Available data Start Marker

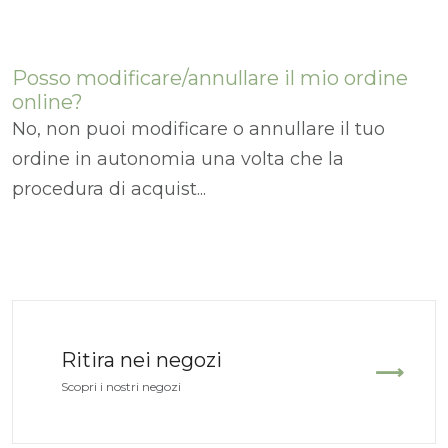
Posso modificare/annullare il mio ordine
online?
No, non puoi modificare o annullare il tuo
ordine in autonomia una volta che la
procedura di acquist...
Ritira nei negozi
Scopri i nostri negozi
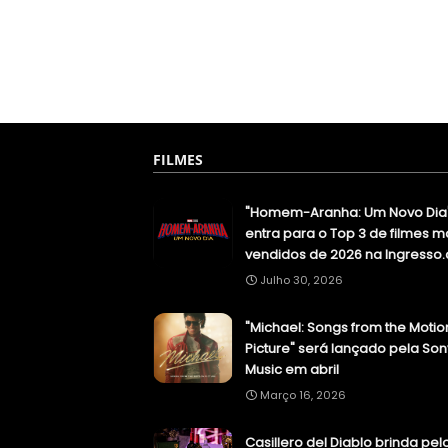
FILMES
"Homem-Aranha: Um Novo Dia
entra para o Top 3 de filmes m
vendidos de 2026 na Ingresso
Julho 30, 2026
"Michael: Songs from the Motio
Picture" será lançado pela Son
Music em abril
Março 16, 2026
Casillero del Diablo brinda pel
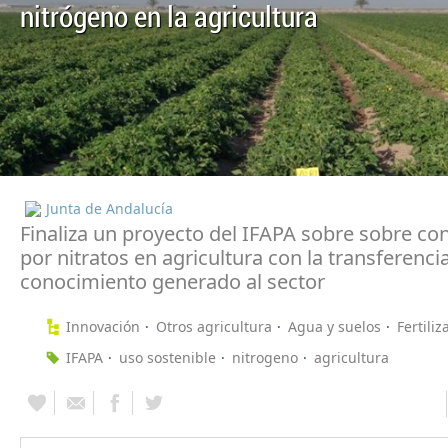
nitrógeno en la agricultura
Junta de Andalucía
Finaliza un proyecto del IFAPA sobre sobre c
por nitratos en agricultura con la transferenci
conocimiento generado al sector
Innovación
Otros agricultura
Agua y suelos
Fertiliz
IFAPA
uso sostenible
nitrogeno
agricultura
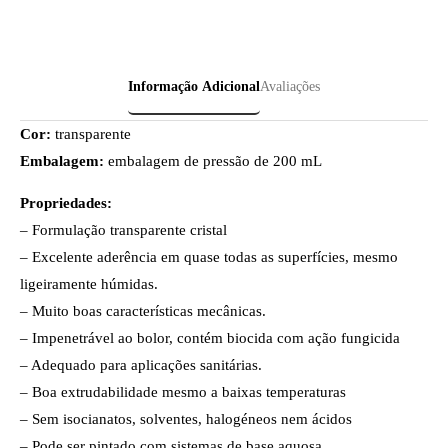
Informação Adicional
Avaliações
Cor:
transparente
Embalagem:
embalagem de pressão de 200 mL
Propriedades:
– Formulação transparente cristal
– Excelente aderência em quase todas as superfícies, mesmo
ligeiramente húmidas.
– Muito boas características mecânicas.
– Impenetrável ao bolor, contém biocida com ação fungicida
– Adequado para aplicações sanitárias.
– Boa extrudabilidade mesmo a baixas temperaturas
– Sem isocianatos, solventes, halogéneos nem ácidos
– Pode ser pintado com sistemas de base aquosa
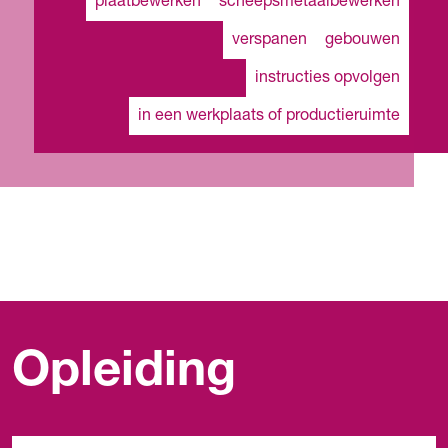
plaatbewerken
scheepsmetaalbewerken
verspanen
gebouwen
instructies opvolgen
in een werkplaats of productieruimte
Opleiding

Available data End Marker

Looking at the data above, say how many lines include the string "modificare" and add nothing.

2